The Court of Appeal granted Donn Martinez, a member of the “Set Free Soldiers” motorcycle group, a new trial on his claim that a dangerous condition at the complex interchange of the Santa Ana, Garden Grove, and 57 freeways—“the Orange Crush”—caused him to lose control of his motorcycle and suffer bodily injuries.
Martinez was hurt when he hit a raised divider, known as a “B4 curb,” while riding in a funeral procession going from the south eastbound Santa Ana to the eastbound Garden Grove. He claimed that the curb was particularly dangerous to motorcycles.

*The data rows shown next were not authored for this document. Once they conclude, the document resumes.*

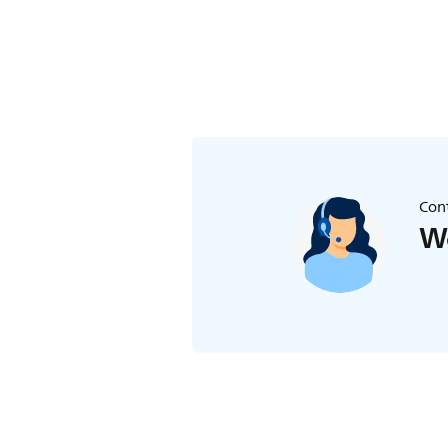
Cont
We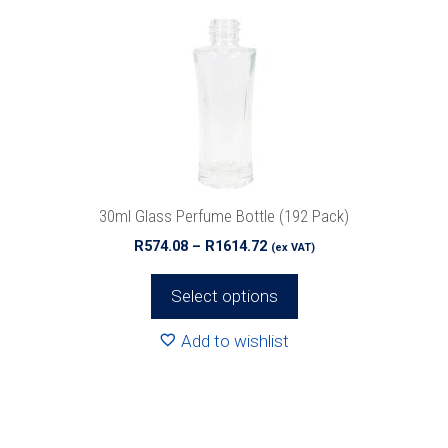
variants.
The
options
may
be
chosen
on
the
product
30ml Glass Perfume Bottle (192 Pack)
page
Price
R
574.08
–
R
1614.72
(ex VAT)
range:
R574.08
Select options
through
R1614.72
Add to wishlist
This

Orange Superior Court Judge James Di Cesare granted the plaintiff’s motions in limine, barring the state from referring to Martinez’s membership in a motorcycle group, his 2003 employment termination, and any reference to Caltrans’ strapped finances.

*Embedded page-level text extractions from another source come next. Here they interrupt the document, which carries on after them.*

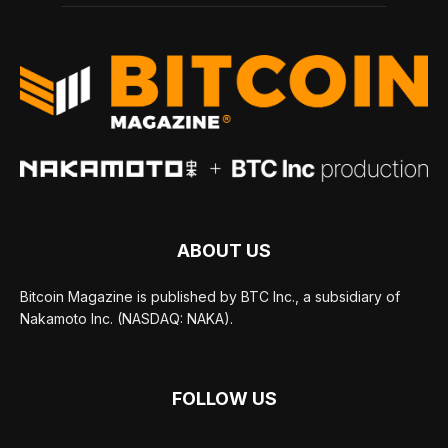
ABOUT US
Bitcoin Magazine is published by BTC Inc., a subsidiary of
Nakamoto Inc. (NASDAQ: NAKA).
FOLLOW US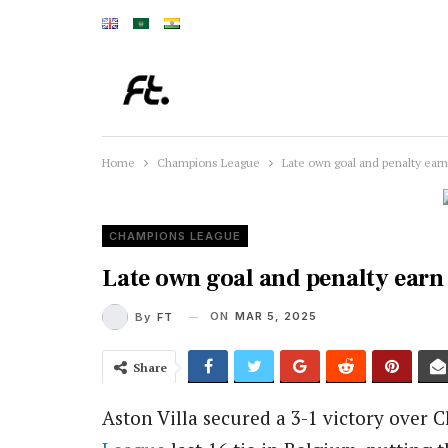
Home
Champions League
Late own goal and penalty earn V
CHAMPIONS LEAGUE
Late own goal and penalty earn V
ON
MAR 5, 2025
By
FT
Share
Aston Villa secured a 3-1 victory over C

Bilotti violated those orders more than two dozen times and made other improper comments that prevented the plaintiff from obtaining a fair trial, Bedsworth concluded.
The justice encapsulated the case:
“Generally, what happened is this: …Bilotti would ask a question in clear violation of the trial court’s in limine orders. The question would usually have the effect of gratuitously besmirching the character of…Martinez. An objection from Martinez’s counsel would follow. The trial court would sustain the objection. Bilotti would then ask the same question again. The trial court would sustain the objection again. And the same thing would happen again. And again. And again. And again.

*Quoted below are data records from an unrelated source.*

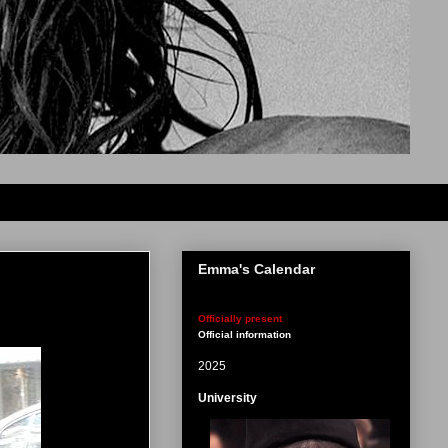
Emma's Calendar
Officially present
Official information
2025
University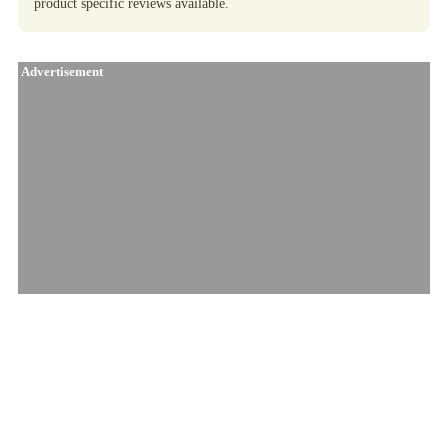
product specific reviews available.
Advertisement
Similar Products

“Because of the cumulative effect of Bilotti’s misconduct we must reverse the judgment….While Judge Di Cesare showed the patience of Job – usually a virtue in a judge – that patience here had the effect of favoring one side over the other. He allowed Bilotti to emphasize irrelevant and inflammatory points concerning the plaintiff’s character so often that he effectively gave CalTrans an unfair advantage.”
Bedsworth, a veteran sports official, continued:
“Imagine a football game in which the referee continually flagged one team for rule violations, but never actually imposed any yardage penalties on it. “
Bilotti not only violated the in limine orders, she also broke “Godwin’s Law,” the Internet adage invented by attorney and author Mike Godwin, Bedsworth went on to say.
“Broadly speaking, Godwin’s law is that the first side in an argument to compare the other side to Hitler or the Nazis loses,” the justice wrote. “Apparently unaware of this rule, Bilotti used Martinez’s damaged motorcycle to make a gratuitous, out-of-the-blue attempt to link Martinez to Nazis.”
The reference came up, the jurist explained, at the end of the lawyer’s cross-examination of the plaintiff’s wife, after testimony regarding Martinez’s ordination into the clergy. Bilotti asked the judge if she could show the jury a photo of Martinez’s motorcycle showing the “tough-guy logo of the Set Free Soldiers,” which features World War II German-style military headgear, commonly referred to as a “Fritz helmet.”
When Di Cesare reserved ruling on the request, Bilotti “immediately played the Nazi card,” Bedsworth explained, asking: “At the time of the accident, the motorcycle that your husband was riding had a skull picture on it wearing a Nazi helmet; right?”
The plaintiff side then moved for a mistrial, in opposition to which Bilotti acknowledged that she was seeking to rebut the positive inference created by the reference to the plaintiff as a clergyman. The motion was denied.
The defense lawyer, Bedsworth explained, went on in closing argument “to psychologically link Martinez to Nazis by paraleptically using the word ‘Nazi’ six times in rapid succession….And this time the link was stronger – Bilotti wasn’t just referring to a mere article of clothing but to Martinez himself.”
Bilotti’s conduct was “particularly egregious,” the justice wrote, because she was admittedly seeking to besmirch the plaintiff’s character.
She also “slyly” violated the judge’s order not to discuss the implications for taxpayers of a ruling in the plaintiff’s favor, Bedsworth said.